**Dataset entries**
§ §

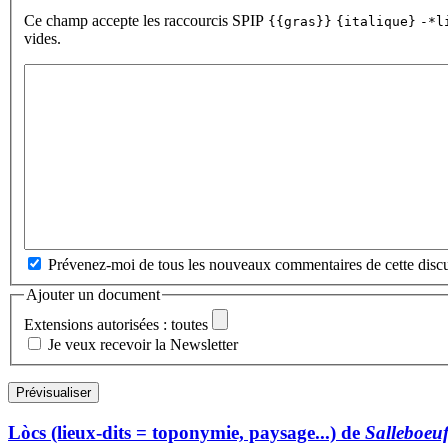
Ce champ accepte les raccourcis SPIP
{{gras}}
{italique}
-*l
vides.
Prévenez-moi de tous les nouveaux commentaires de cette discu
Ajouter un document
Extensions autorisées : toutes
Je veux recevoir la Newsletter
Lòcs (lieux-dits = toponymie, paysage...) de
Salleboeu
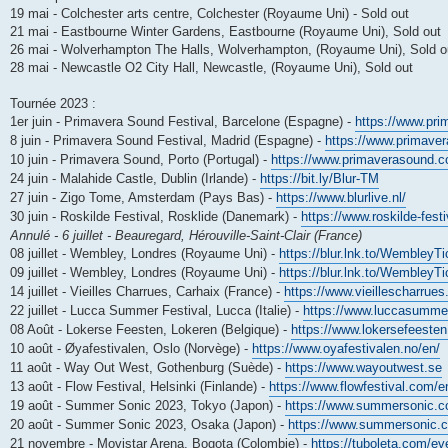
e
19 mai - Colchester arts centre, Colchester (Royaume Uni) - Sold out
21 mai - Eastbourne Winter Gardens, Eastbourne (Royaume Uni), Sold out
26 mai - Wolverhampton The Halls, Wolverhampton, (Royaume Uni), Sold o
28 mai - Newcastle O2 City Hall, Newcastle, (Royaume Uni), Sold out
Tournée 2023 :
1er juin - Primavera Sound Festival, Barcelone (Espagne) -
https://www.pr
8 juin - Primavera Sound Festival, Madrid (Espagne) -
https://www.primave
10 juin - Primavera Sound, Porto (Portugal) -
https://www.primaverasound.
24 juin - Malahide Castle, Dublin (Irlande) -
https://bit.ly/Blur-TM
27 juin - Zigo Tome, Amsterdam (Pays Bas) -
https://www.blurlive.nl/
30 juin - Roskilde Festival, Rosklide (Danemark) -
https://www.roskilde-festi
Annulé - 6 juillet - Beauregard, Hérouville-Saint-Clair (France)
08 juillet - Wembley, Londres (Royaume Uni) -
https://blur.lnk.to/WembleyTi
09 juillet - Wembley, Londres (Royaume Uni) -
https://blur.lnk.to/WembleyTi
14 juillet - Vieilles Charrues, Carhaix (France) -
https://www.vieillescharrues
22 juillet - Lucca Summer Festival, Lucca (Italie) -
https://www.luccasummerf
08 Août - Lokerse Feesten, Lokeren (Belgique) -
https://www.lokersefeesten.
10 août - Øyafestivalen, Oslo (Norvège) -
https://www.oyafestivalen.no/en/
11 août - Way Out West, Gothenburg (Suède) -
https://www.wayoutwest.se
13 août - Flow Festival, Helsinki (Finlande) -
https://www.flowfestival.com/e
19 août - Summer Sonic 2023, Tokyo (Japon) -
https://www.summersonic.c
20 août - Summer Sonic 2023, Osaka (Japon) -
https://www.summersonic.
21 novembre - Movistar Arena, Bogota (Colombie) -
https://tuboleta.com/ev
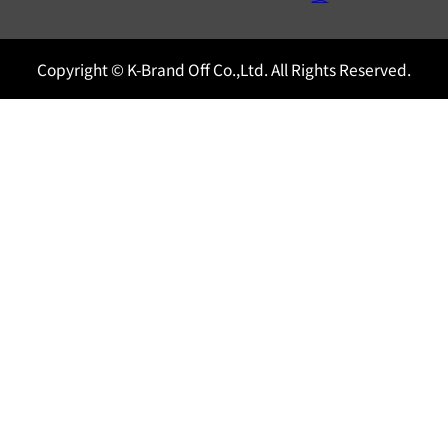
Copyright © K-Brand Off Co.,Ltd. All Rights Reserved.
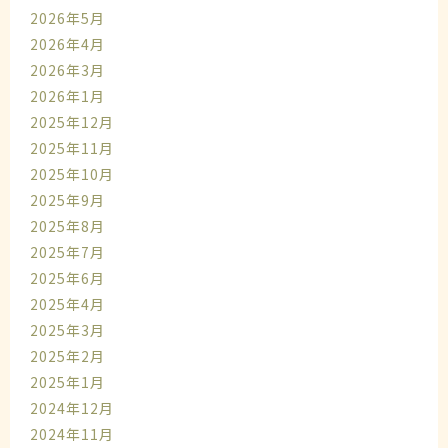
2026年5月
2026年4月
2026年3月
2026年1月
2025年12月
2025年11月
2025年10月
2025年9月
2025年8月
2025年7月
2025年6月
2025年4月
2025年3月
2025年2月
2025年1月
2024年12月
2024年11月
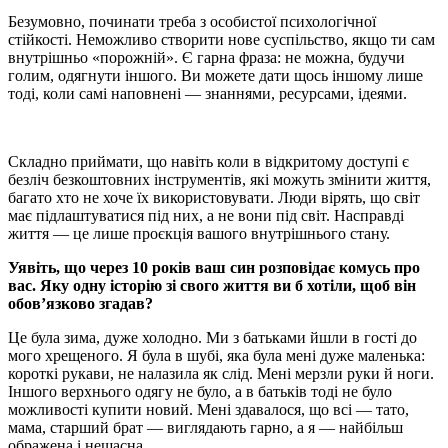
Безумовно, починати треба з особистої психологічної
стійкості. Неможливо створити нове суспільство, якщо ти сам
внутрішньо «порожній». Є гарна фраза: не можна, будучи
голим, одягнути іншого. Ви можете дати щось іншому лише
тоді, коли самі наповнені — знаннями, ресурсами, ідеями.
Складно приймати, що навіть коли в відкритому доступі є
безліч безкоштовних інструментів, які можуть змінити життя,
багато хто не хоче їх використовувати. Люди вірять, що світ
має підлаштуватися під них, а не вони під світ. Насправді
життя — це лише проєкція вашого внутрішнього стану.
Уявіть, що через 10 років ваш син розповідає комусь про
вас. Яку одну історію зі свого життя ви б хотіли, щоб він
обов’язково згадав?
Це була зима, дуже холодно. Ми з батьками йшли в гості до
мого хрещеного. Я була в шубі, яка була мені дуже маленька:
короткі рукави, не налазила як слід. Мені мерзли руки й ноги.
Іншого верхнього одягу не було, а в батьків тоді не було
можливості купити новий. Мені здавалося, що всі — тато,
мама, старший брат — виглядають гарно, а я — найбільш
ображена і нещасна.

§ §

Taking the lines above, repeat exactly those from the line that contains "Безумовно, починати треба" through the line that contains "багато хто не", and both of those lines as well. Include nothing else.

**Output for this task**
Безумовно, починати треба з особистої психологічної
стійкості. Неможливо створити нове суспільство, якщо ти сам
внутрішньо «порожній». Є гарна фраза: не можна, будучи
голим, одягнути іншого. Ви можете дати щось іншому лише
тоді, коли самі наповнені — знаннями, ресурсами, ідеями.
Складно приймати, що навіть коли в відкритому доступі є
безліч безкоштовних інструментів, які можуть змінити життя,
багато хто не хоче їх використовувати. Люди вірять, що світ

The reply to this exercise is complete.